*TASK REQUIREMENTS*. Pull every line with "multimodale" from the material.

*SUPPLIED RECORDS*.
────────────────────

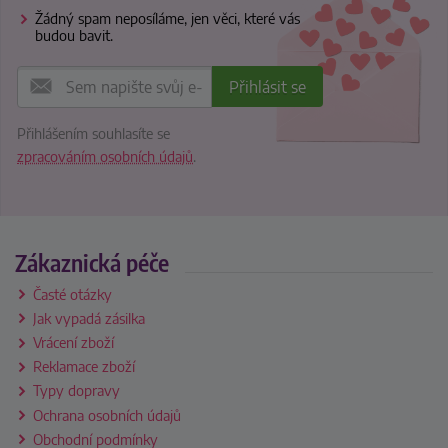
Žádný spam neposíláme, jen věci, které vás
budou bavit.
Přihlášením souhlasíte se
zpracováním osobních údajů
.
Zákaznická péče
Časté otázky
Jak vypadá zásilka
Vrácení zboží
Reklamace zboží
Typy dopravy
Ochrana osobních údajů
Obchodní podmínky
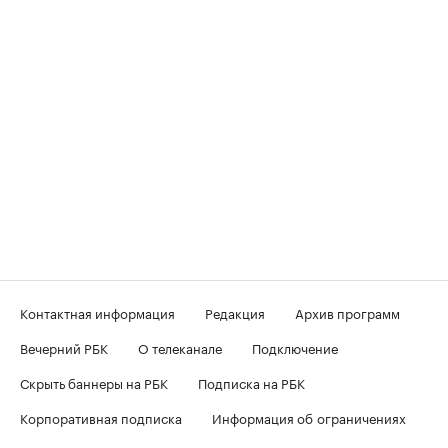
Контактная информация
Редакция
Архив программ
Вечерний РБК
О телеканале
Подключение
Скрыть баннеры на РБК
Подписка на РБК
Корпоративная подписка
Информация об ограничениях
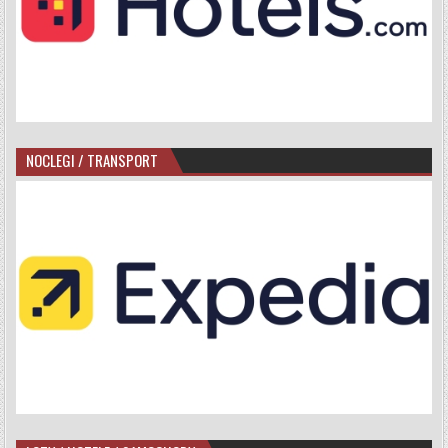
NOCLEGI / TRANSPORT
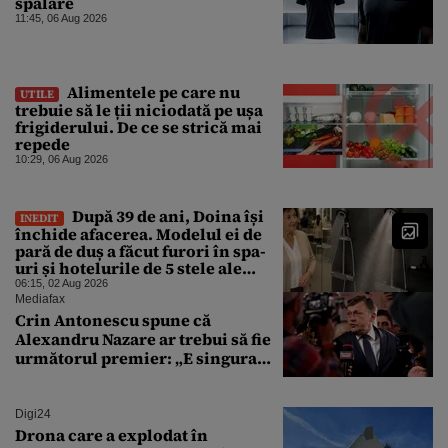
spălare
11:45, 06 Aug 2026
Alimentele pe care nu
UTILE
trebuie să le ții niciodată pe ușa
frigiderului. De ce se strică mai
repede
10:29, 06 Aug 2026
După 39 de ani, Doina își
INEDIT
închide afacerea. Modelul ei de
pară de duș a făcut furori în spa-
uri și hotelurile de 5 stele ale
lumii. Ce nu a mai mers
06:15, 02 Aug 2026
Mediafax
Crin Antonescu spune că
Alexandru Nazare ar trebui să fie
următorul premier: „E singura
soluție”
Digi24
Drona care a explodat în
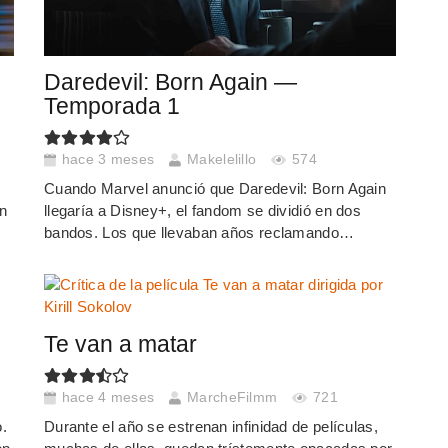
Daredevil: Born Again —
Temporada 1
hace 3 meses
Makelelillo
574
Cuando Marvel anunció que Daredevil: Born Again
on
llegaría a Disney+, el fandom se dividió en dos
bandos. Los que llevaban años reclamando…
Te van a matar
hace 4 meses
MarcheFilmm
721
.
Durante el año se estrenan infinidad de películas,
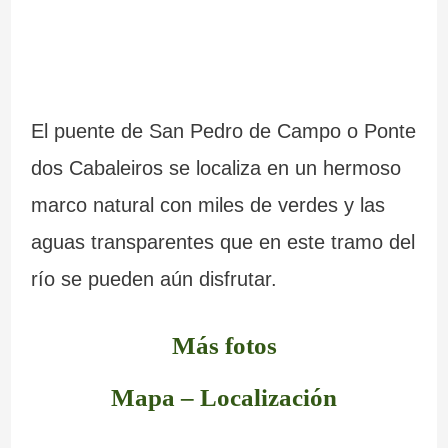
El puente de San Pedro de Campo o Ponte
dos Cabaleiros se localiza en un hermoso
marco natural con miles de verdes y las
aguas transparentes que en este tramo del
río se pueden aún disfrutar.
Más fotos
Mapa – Localización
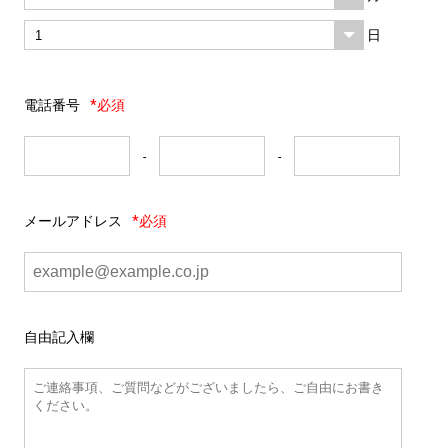
日
電話番号
*必須
-
-
メールアドレス
*必須
自由記入欄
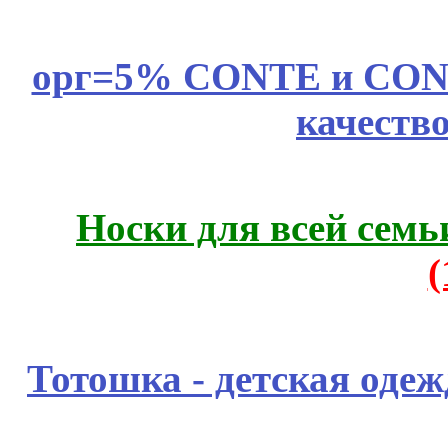
орг=5% CONTE и CONTE
качеств
Носки для всей семь
Тотошка - детская одежд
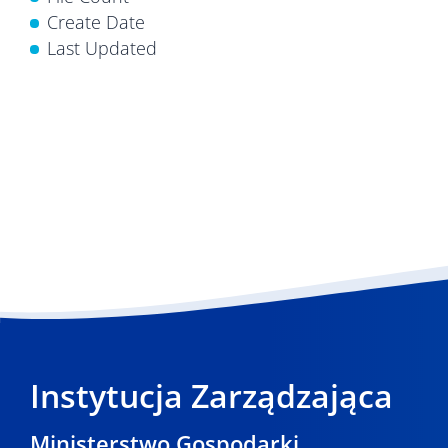
Create Date
Last Updated
Instytucja Zarządzająca
Ministerstwo Gospodarki,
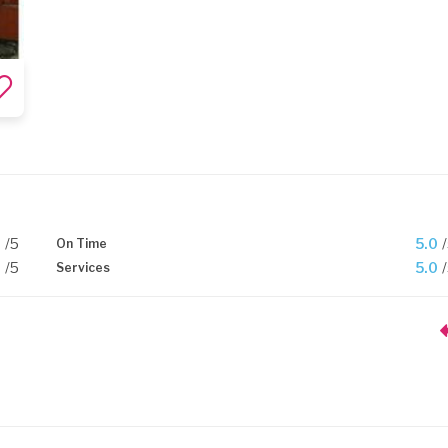
0
/5
5.0
On Time
0
/5
5.0
Services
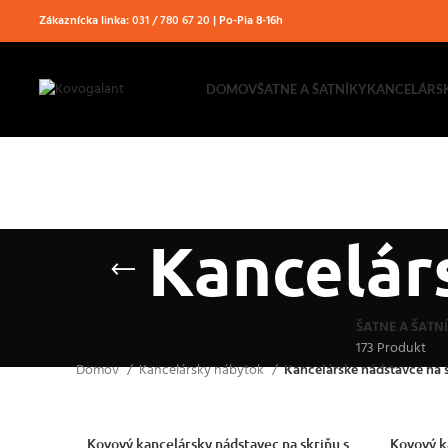
Zákaznícka linka:
031 / 780 67 20
| Po-Pia 8-16h
DOMOV
ŠATNE A ŠATNÍKY
KANCELÁRS
Kancelár
ŠATNE A ŠATN
173 Produkt
Domov
Kancelársky nábytok
Kancelárske nádstavce na 
VÝBER MOŽNOSTÍ
VÝBER MOŽ
Kovový kancelársky nádstavec na skriňu s
Kovový k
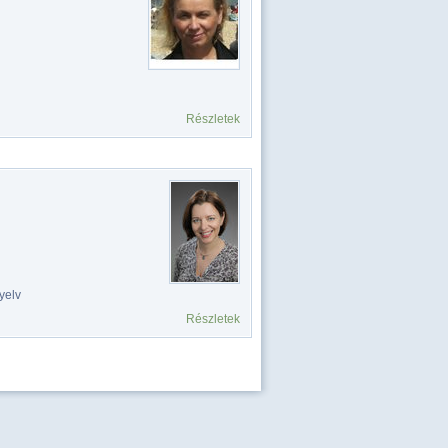
Részletek
yelv
Részletek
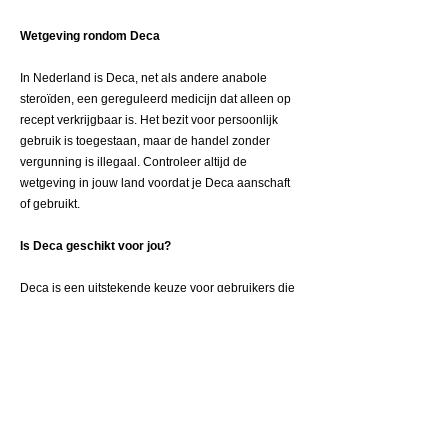
Wetgeving rondom Deca
In Nederland is Deca, net als andere anabole
steroïden, een gereguleerd medicijn dat alleen op
recept verkrijgbaar is. Het bezit voor persoonlijk
gebruik is toegestaan, maar de handel zonder
vergunning is illegaal. Controleer altijd de
wetgeving in jouw land voordat je Deca aanschaft
of gebruikt.
Is Deca geschikt voor jou?
Deca is een uitstekende keuze voor gebruikers die
spiergroei willen combineren met
gewrichtsondersteuning. Het is geschikt voor:
• Bulking-fases:
Voor gebruikers die
aanzienlijke massa en kracht willen opbouwen.
• Herstel:
Atleten die zoeken naar
ondersteuning bij gewrichtspijn en spierherstel.
• Lange cycli:
Dankzij de langdurige werking is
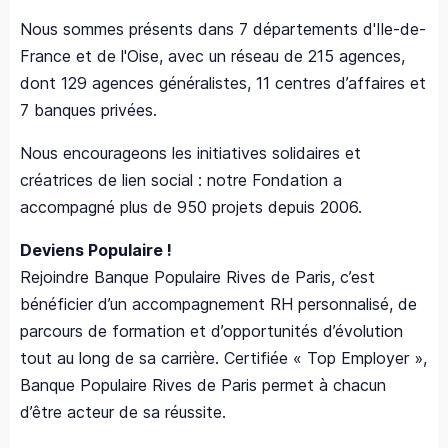
Nous sommes présents dans 7 départements d'Ile-de-
France et de l'Oise, avec un réseau de 215 agences,
dont 129 agences généralistes, 11 centres d’affaires et
7 banques privées.
Nous encourageons les initiatives solidaires et
créatrices de lien social : notre Fondation a
accompagné plus de 950 projets depuis 2006.
Deviens Populaire !
Rejoindre Banque Populaire Rives de Paris, c’est
bénéficier d’un accompagnement RH personnalisé, de
parcours de formation et d’opportunités d’évolution
tout au long de sa carrière. Certifiée « Top Employer »,
Banque Populaire Rives de Paris permet à chacun
d’être acteur de sa réussite.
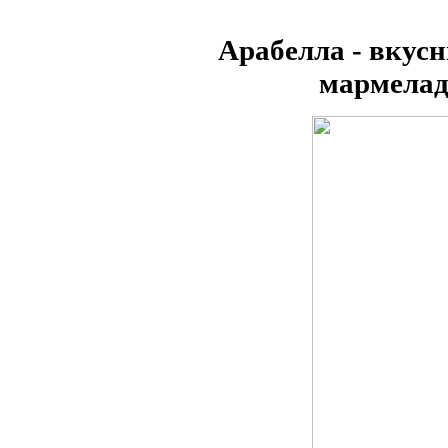
Арабелла - вкус
мармелад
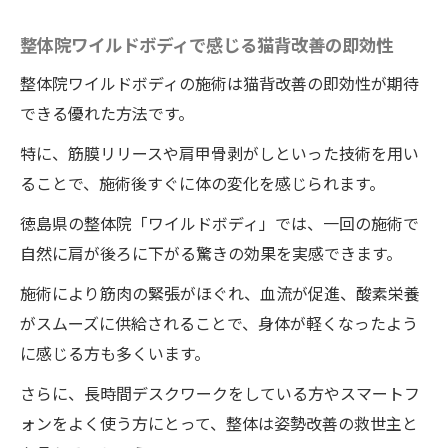
ワイルドボディでの整体体験の流れ
整体院ワイルドボディで感じる猫背改善の即効性
整体で猫背とおさらばワイルドボディで肩が後
ろに下がる施術法
整体院ワイルドボディの施術は猫背改善の即効性が期待
一回で肩が下がる秘密
できる優れた方法です。
整体院ワイルドボディの施術における専門
特に、筋膜リリースや肩甲骨剥がしといった技術を用い
的技法
ることで、施術後すぐに体の変化を感じられます。
肩甲骨の動きがもたらす効果
徳島県の整体院「ワイルドボディ」では、一回の施術で
施術後の姿勢維持方法
自然に肩が後ろに下がる驚きの効果を実感できます。
徳島県での整体院ワイルドボディの人気の
施術により筋肉の緊張がほぐれ、血流が促進、酸素栄養
理由
がスムーズに供給されることで、身体が軽くなったよう
猫背改善がもたらす生活の変化
に感じる方も多くいます。
整体院ワイルドボディで猫背を解消肩甲骨剥が
さらに、長時間デスクワークをしている方やスマートフ
しの効果とは
ォンをよく使う方にとって、整体は姿勢改善の救世主と
肩甲骨剥がしの技術と効果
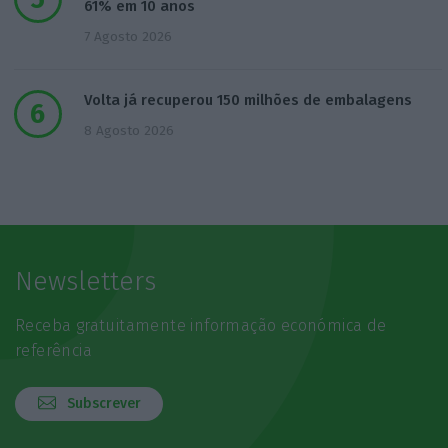
61% em 10 anos
7 Agosto 2026
Volta já recuperou 150 milhões de embalagens
8 Agosto 2026
Newsletters
Receba gratuitamente informação económica de
referência
Subscrever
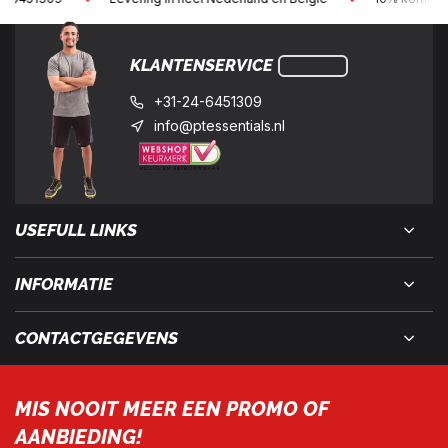
KLANTENSERVICE
+31-24-6451309
info@ptessentials.nl
USEFULL LINKS
INFORMATIE
CONTACTGEGEVENS
MIS NOOIT MEER EEN PROMO OF
AANBIEDING!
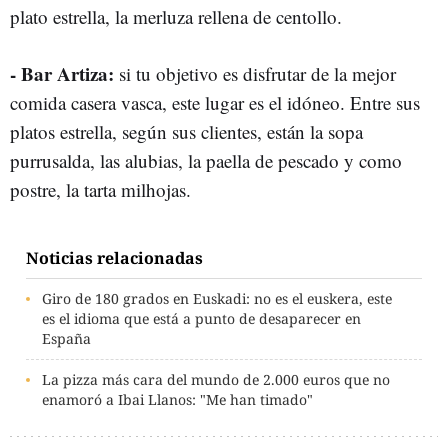
plato estrella, la merluza rellena de centollo.
- Bar Artiza:
si tu objetivo es disfrutar de la mejor
comida casera vasca, este lugar es el idóneo. Entre sus
platos estrella, según sus clientes, están la sopa
purrusalda, las alubias, la paella de pescado y como
postre, la tarta milhojas.
Noticias relacionadas
Giro de 180 grados en Euskadi: no es el euskera, este
es el idioma que está a punto de desaparecer en
España
La pizza más cara del mundo de 2.000 euros que no
enamoró a Ibai Llanos: "Me han timado"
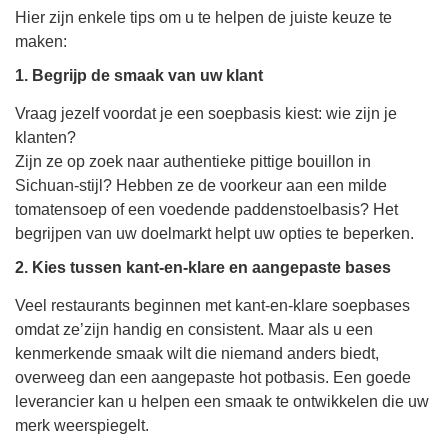
Hier zijn enkele tips om u te helpen de juiste keuze te
maken:
1. Begrijp de smaak van uw klant
Vraag jezelf voordat je een soepbasis kiest: wie zijn je
klanten?
Zijn ze op zoek naar authentieke pittige bouillon in
Sichuan-stijl? Hebben ze de voorkeur aan een milde
tomatensoep of een voedende paddenstoelbasis? Het
begrijpen van uw doelmarkt helpt uw ​​opties te beperken.
2. Kies tussen kant-en-klare en aangepaste bases
Veel restaurants beginnen met kant-en-klare soepbases
omdat ze’zijn handig en consistent. Maar als u een
kenmerkende smaak wilt die niemand anders biedt,
overweeg dan een aangepaste hot potbasis. Een goede
leverancier kan u helpen een smaak te ontwikkelen die uw
merk weerspiegelt.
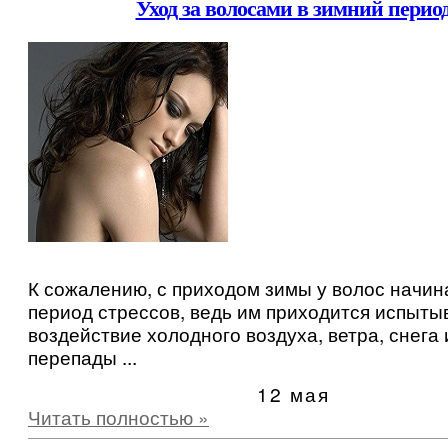
Уход за волосами в зимний перио
К сожалению, с приходом зимы у волос начин
период стрессов, ведь им приходится испыты
воздействие холодного воздуха, ветра, снега 
перепады ...
12 мая
Читать полностью »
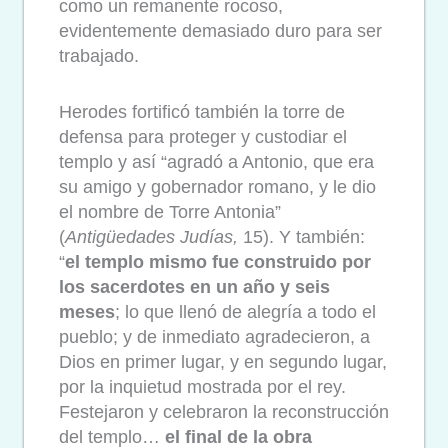
como un remanente rocoso,
evidentemente demasiado duro para ser
trabajado.
Herodes fortificó también la torre de
defensa para proteger y custodiar el
templo y así “agradó a Antonio, que era
su amigo y gobernador romano, y le dio
el nombre de Torre Antonia”
(
Antigüedades Judías,
15). Y también:
“
el templo mismo fue construido por
los sacerdotes en un año y seis
meses
; lo que llenó de alegría a todo el
pueblo; y de inmediato agradecieron, a
Dios en primer lugar, y en segundo lugar,
por la inquietud mostrada por el rey.
Festejaron y celebraron la reconstrucción
del templo…
el final de la obra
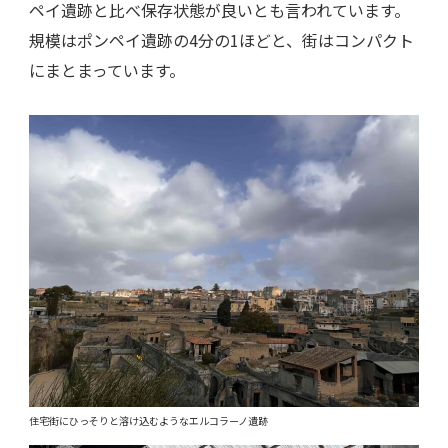
ペイ遺跡と比べ保存状態が良いとも言われています。
規模はポンペイ遺跡の4分の1ほどと、街はコンパクト
にまとまっています。
住宅街にひっそりと溶け込むようなエルコラーノ遺跡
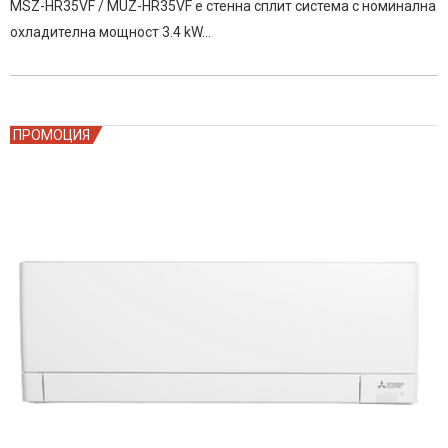
MSZ-HR35VF / MUZ-HR35VF е стенна сплит система с номинална
was:
е:
охладителна мощност 3.4 kW…
840.00€
709.00€
/
/
1,642.90
1,386.70
лв..
лв..
ПРОМОЦИЯ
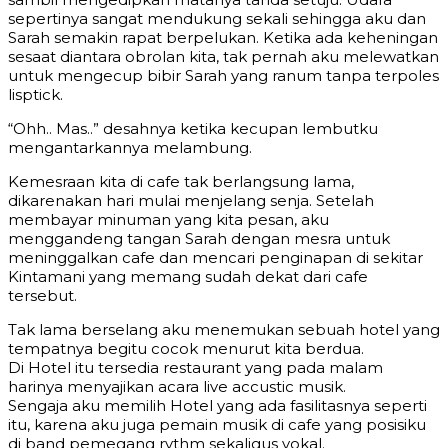
sepertinya sangat mendukung sekali sehingga aku dan
Sarah semakin rapat berpelukan. Ketika ada keheningan
sesaat diantara obrolan kita, tak pernah aku melewatkan
untuk mengecup bibir Sarah yang ranum tanpa terpoles
lisptick.
“Ohh.. Mas..” desahnya ketika kecupan lembutku
mengantarkannya melambung.
Kemesraan kita di cafe tak berlangsung lama,
dikarenakan hari mulai menjelang senja. Setelah
membayar minuman yang kita pesan, aku
menggandeng tangan Sarah dengan mesra untuk
meninggalkan cafe dan mencari penginapan di sekitar
Kintamani yang memang sudah dekat dari cafe
tersebut.
Tak lama berselang aku menemukan sebuah hotel yang
tempatnya begitu cocok menurut kita berdua.
Di Hotel itu tersedia restaurant yang pada malam
harinya menyajikan acara live accustic musik.
Sengaja aku memilih Hotel yang ada fasilitasnya seperti
itu, karena aku juga pemain musik di cafe yang posisiku
di band pemegang rythm sekaligus vokal.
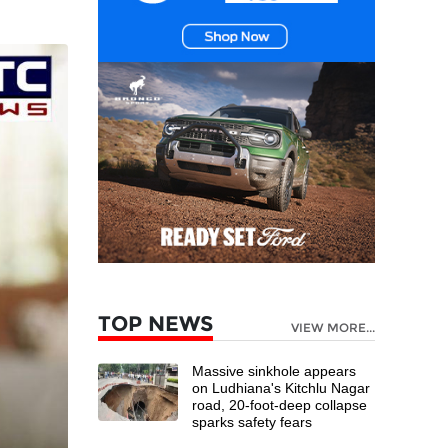
TOP NEWS
VIEW MORE...
Massive sinkhole appears
on Ludhiana's Kitchlu Nagar
road, 20-foot-deep collapse
sparks safety fears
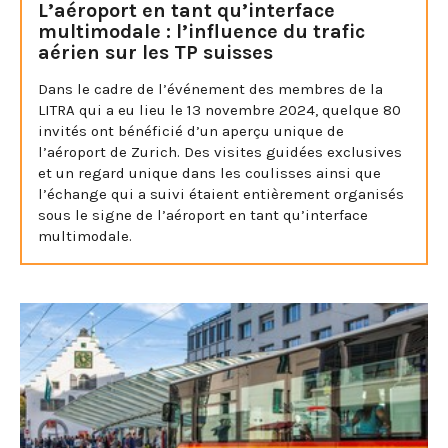
L’aéroport en tant qu’interface
multimodale : l’influence du trafic
aérien sur les TP suisses
Dans le cadre de l’événement des membres de la
LITRA qui a eu lieu le 13 novembre 2024, quelque 80
invités ont bénéficié d’un aperçu unique de
l’aéroport de Zurich. Des visites guidées exclusives
et un regard unique dans les coulisses ainsi que
l’échange qui a suivi étaient entièrement organisés
sous le signe de l’aéroport en tant qu’interface
multimodale.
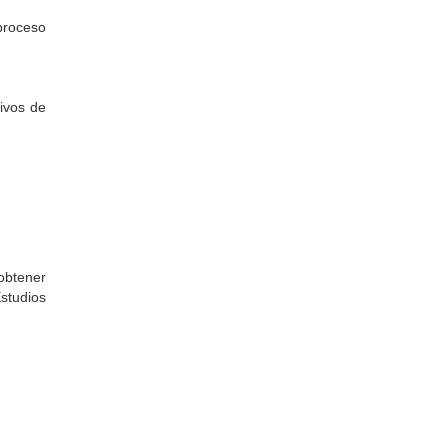
 proceso
tivos de
y
obtener
studios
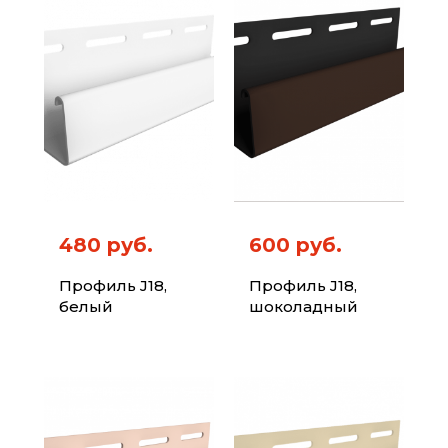
480 руб.
600 руб.
Профиль J18,
Профиль J18,
белый
шоколадный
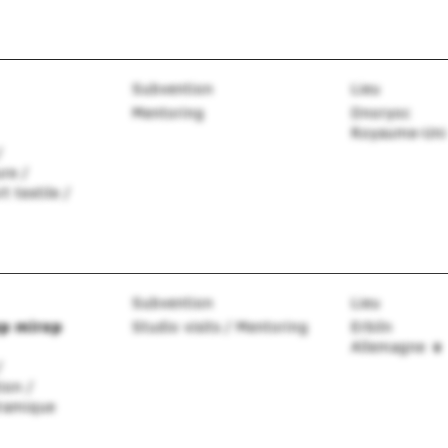
Subvention
Lieu
Mentoring
Dnoryoc
Royaume-Un
/
re /
t textile /
Subvention
Lieu
sp mirop
Studio visits / Mentoring
Erbiln
Allemagne
/
ion /
éramique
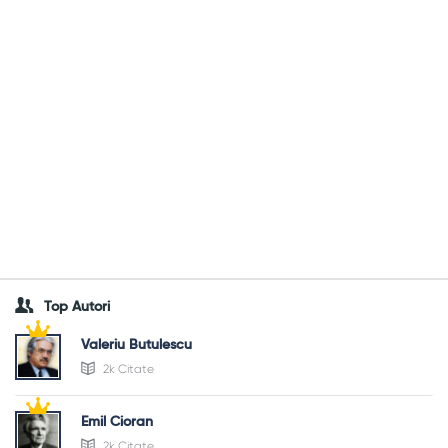
Top Autori
Valeriu Butulescu
2k Citate
Emil Cioran
2k Citate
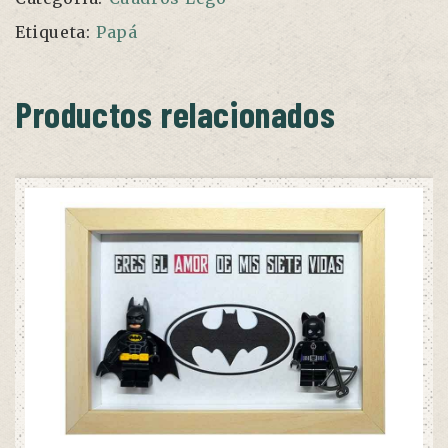
Etiqueta:
Papá
Productos relacionados
AÑADIR AL CARRITO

────────────────────

*WRITTEN RESPONSE*.
multimodale : l’influence du trafic
multimodale.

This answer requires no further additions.